Сирота с детства. Выросший в детдоме. Казалось бы, злой на своих родителей. Однако помогающий мужчине, которого бы звал отцом. В таком не признаешься каждому. И огласка мне не нужна.
Языкам нужен повод, а мне покой. Нашел бы я понимания у Веры? Быть может да, но рисковать не хочу.
Она сама брошенная своими вечно требующими отличия родителями, дочь. Я вижу, как она тянется ко мне. Но могу ли я дать ей это тепло в полной мере, если самому холодно?
В клинику вхожу с заднего входа и попадаю в комнату, где мы с ним видимся.
Он почти не говорит.
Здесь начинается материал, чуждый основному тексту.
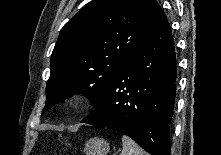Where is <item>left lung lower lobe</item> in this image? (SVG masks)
Listing matches in <instances>:
<instances>
[{"instance_id":"obj_1","label":"left lung lower lobe","mask_w":221,"mask_h":155,"mask_svg":"<svg viewBox=\"0 0 221 155\" xmlns=\"http://www.w3.org/2000/svg\"><path fill=\"white\" fill-rule=\"evenodd\" d=\"M176 71L171 28L162 12L81 122L123 133L151 155H170Z\"/></svg>"}]
</instances>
Многое не помнит. Но каждый раз узнает меня и просит прощения, говоря, что не знал обо мне до последнего.
Важны ли мне эти объяснения? Я уже и сам не знаю. Знай он обо мне, чтобы это изменило? Ничего. Я бы все равно оказывался тут, ради этого почти безмолвного разговора «отца» и сына.
Вернулся домой, тут же наткнувшись на Веру, которая проходила из кухни в гостиную со стаканом молока в руке.
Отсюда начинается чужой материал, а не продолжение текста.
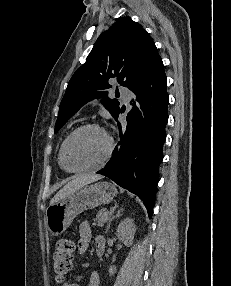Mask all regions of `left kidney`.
Returning a JSON list of instances; mask_svg holds the SVG:
<instances>
[{
  "instance_id": "obj_1",
  "label": "left kidney",
  "mask_w": 231,
  "mask_h": 286,
  "mask_svg": "<svg viewBox=\"0 0 231 286\" xmlns=\"http://www.w3.org/2000/svg\"><path fill=\"white\" fill-rule=\"evenodd\" d=\"M135 225L133 223V220L130 218L123 219L116 230V235L120 241H122L125 245H130L132 243V240L134 238L135 234ZM116 272L115 266H110L109 268V274L113 275Z\"/></svg>"
}]
</instances>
Длинная туника, обтягивающая ее красивый живот. Немного поправившаяся и эта ее походка.
Как бы там ни было, ей беременность точно к лицу и не хочу ее пугать, но я хочу ее видеть такой снова.
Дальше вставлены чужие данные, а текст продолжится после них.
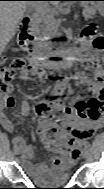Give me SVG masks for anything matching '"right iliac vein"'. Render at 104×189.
I'll list each match as a JSON object with an SVG mask.
<instances>
[{
	"instance_id": "63e3f726",
	"label": "right iliac vein",
	"mask_w": 104,
	"mask_h": 189,
	"mask_svg": "<svg viewBox=\"0 0 104 189\" xmlns=\"http://www.w3.org/2000/svg\"><path fill=\"white\" fill-rule=\"evenodd\" d=\"M13 151H14V154H15V155L20 154V149H19V147H17V146L14 147V150H13Z\"/></svg>"
}]
</instances>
Не посмотрев на меня, напрямую проходит мимо, но все-таки цепляет взглядом в зеркале, тут же отвернувшись.
– Чем занималась?
– Сидела дома, читала, ела, убиралась, стонала от распухших ног, ела, – отвечает ехидно, усевшись в свое любимое кресло.
Ступаю в ванную, мою руки, умываюсь. Принимаю душ, сменив одежду на домашнюю выходу к ней.
Она может злиться. Она может со мной не разговаривать, но она знает, что сейчас я разверну ее кресло к дивану, сяду прямо перед ней и взяв ладони ее ступни начну разминать, пока она не станет мерно дышать, почти засыпая от удовольствия. А я, слушать тихие стоны и наслаждаться этой музыкой.
– Ненавижу, когда ты так делаешь, – кое-как собравшись говорит мне.
– Как? – улыбаюсь. – Вот так? – нажимаю сильнее в центр ее пятки.
– Ммм… боже… ну почему ты не можешь быть таким всегда? – выдает, находясь в состоянии полного откровения.
– Потому что иначе, тебе станет скучно, – целую пальцы, перемещая губы выше. – Потому что мне нравится сердитая Вера, – дохожу до колен, опуская ее ноги на пол, где оказываюсь сам перед ней.
Она открывает глаза, в которые я смотрю прямо напротив. Женские, тонкие пальчики пропускают через себя мои чуть длинные волосы и сжимает их на затылке.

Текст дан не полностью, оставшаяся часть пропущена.